Copy out every line of the listing in which "есть" appears.

#####

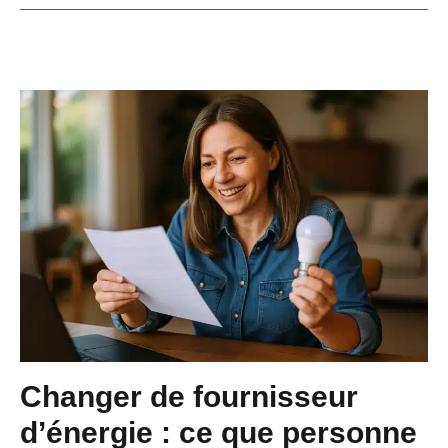
Changer de fournisseur
d’énergie : ce que personne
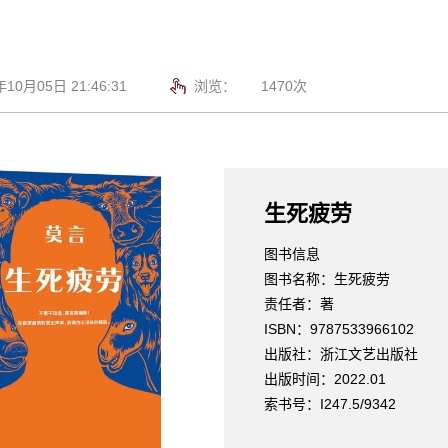
0月05日 21:46:31
浏览：
1470
次
生死疲劳
图书信息
图书名称：生死疲劳
责任者：著
ISBN：9787533966102
出版社：浙江文艺出版社
出版时间：2022.01
索书号：I247.5/9342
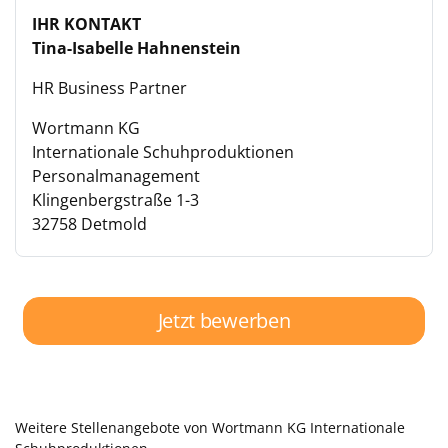
IHR KONTAKT
Tina-Isabelle Hahnenstein
HR Business Partner
Wortmann KG
Internationale Schuhproduktionen
Personalmanagement
Klingenbergstraße 1-3
32758 Detmold
Jetzt bewerben
Weitere Stellenangebote von Wortmann KG Internationale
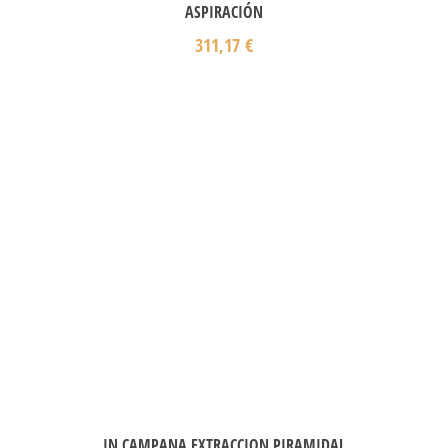
ASPIRACIÓN
311,17
€
IN CAMPANA EXTRACCION PIRAMIDAL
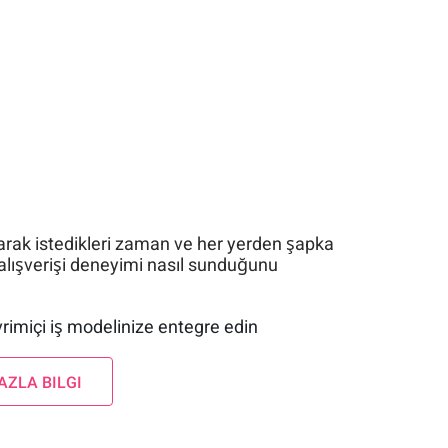
larak istedikleri zaman ve her yerden şapka
alışverişi deneyimi nasıl sunduğunu
rimiçi iş modelinize entegre edin
AZLA BILGI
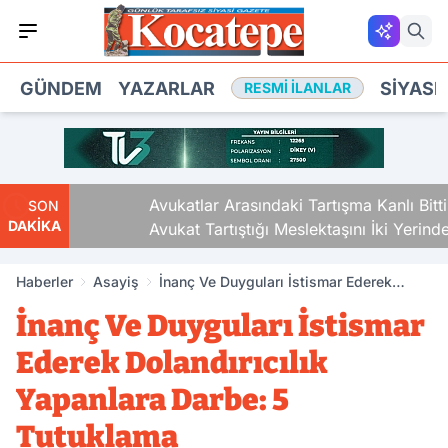
GÜNDEM
YAZARLAR
SIYASE
RESMI İLANLAR
Avukatlar Arasındaki Tartışma Kanlı Bitti.
SON
DAKİKA
Avukat Tartıştığı Meslektaşını İki Yerinden
Vurdu
Haberler
Asayiş
İnanç Ve Duyguları İstismar Ederek
Dolandırıcılık Yapanlara Darbe: 5
İnanç Ve Duyguları İstismar
Tutuklama
Ederek Dolandırıcılık
Yapanlara Darbe: 5
Tutuklama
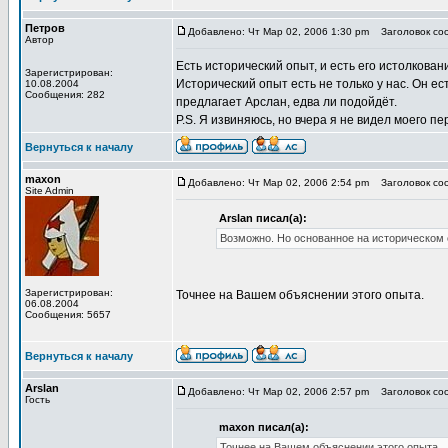
Петров
Добавлено: Чт Мар 02, 2006 1:30 pm
Заголовок соо
Автор
Есть исторический опыт, и есть его истолкован
Зарегистрирован:
Исторический опыт есть не только у нас. Он ес
10.08.2004
Сообщения: 282
предлагает Арслан, едва ли подойдёт.
P.S. Я извиняюсь, но вчера я не видел моего 
Вернуться к началу
maxon
Добавлено: Чт Мар 02, 2006 2:54 pm
Заголовок соо
Site Admin
Arslan писал(а):
Возможно. Но основанное на историческом 
Зарегистрирован:
Точнее на Вашем объяснении этого опыта.
06.08.2004
Сообщения: 5657
Вернуться к началу
Arslan
Добавлено: Чт Мар 02, 2006 2:57 pm
Заголовок соо
Гость
maxon писал(а):
Точнее на Вашем объяснении этого опыта.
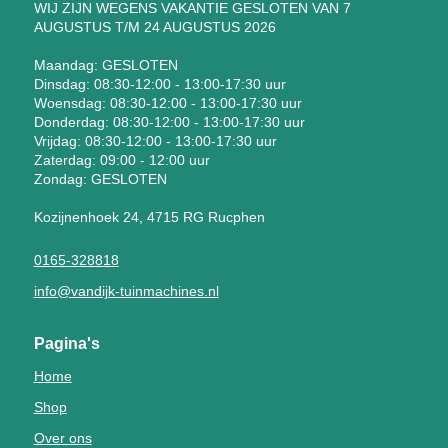
WIJ ZIJN WEGENS VAKANTIE GESLOTEN VAN 7
AUGUSTUS T/M 24 AUGUSTUS 2026
Maandag: GESLOTEN
Dinsdag: 08:30-12:00 - 13:00-17:30 uur
Woensdag: 08:30-12:00 - 13:00-17:30 uur
Donderdag: 08:30-12:00 - 13:00-17:30 uur
Vrijdag: 08:30-12:00 - 13:00-17:30 uur
Zaterdag: 09:00 - 12:00 uur
Zondag: GESLOTEN
Kozijnenhoek 24, 4715 RG Rucphen
0165-328818
info@vandijk-tuinmachines.nl
Pagina's
Home
Shop
Over ons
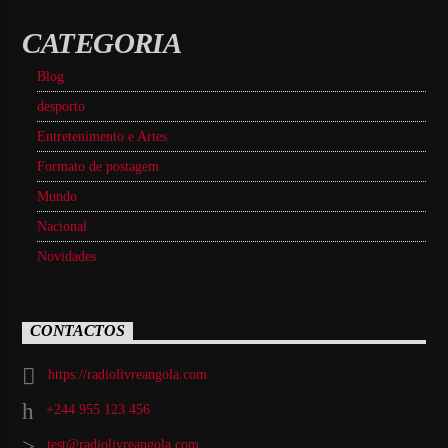
CATEGORIA
Blog
desporto
Entretenimento e Artes
Formato de postagem
Mundo
Nacional
Novidades
CONTACTOS
https://radiolivreangola.com
+244 955 123 456
test@radiolivreangola.com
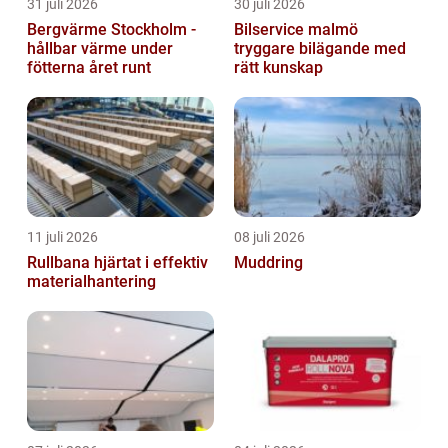
31 juli 2026
30 juli 2026
Bergvärme Stockholm -
Bilservice malmö
hållbar värme under
tryggare bilägande med
fötterna året runt
rätt kunskap
11 juli 2026
08 juli 2026
Rullbana hjärtat i effektiv
Muddring
materialhantering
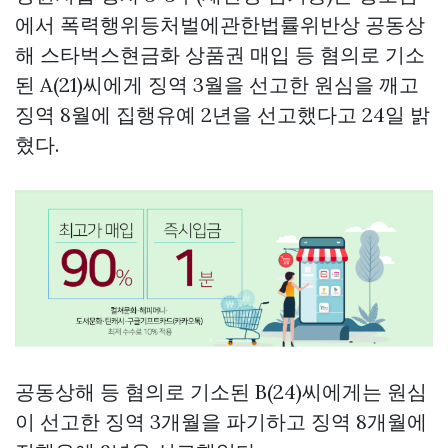
에서 폭력행위등처벌에관한법률위반상 공동상
해
스타벅스현금화
상품권 매입
등 혐의로 기소
된 A(21)씨에게 징역 3월을 선고한 원심을 깨고
징역 8월에 집행유예 2년을 선고했다고 24일 밝
혔다.
공동상해 등 혐의로 기소된 B(24)씨에게는 원심
이 선고한 징역 3개월을 파기하고 징역 8개월에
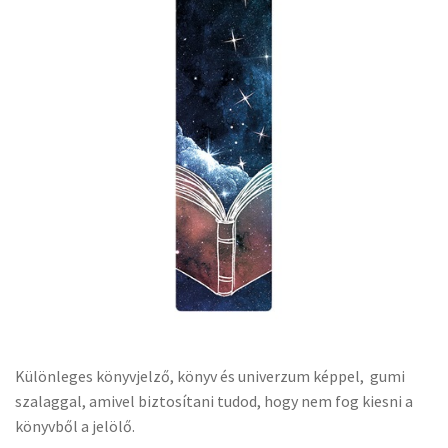
Különleges könyvjelző, könyv és univerzum képpel, gumi
szalaggal, amivel biztosítani tudod, hogy nem fog kiesni a
könyvből a jelölő.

#####

Task response:
Есть исторический опыт, и есть его истолкован
Исторический опыт есть не только у нас. Он ес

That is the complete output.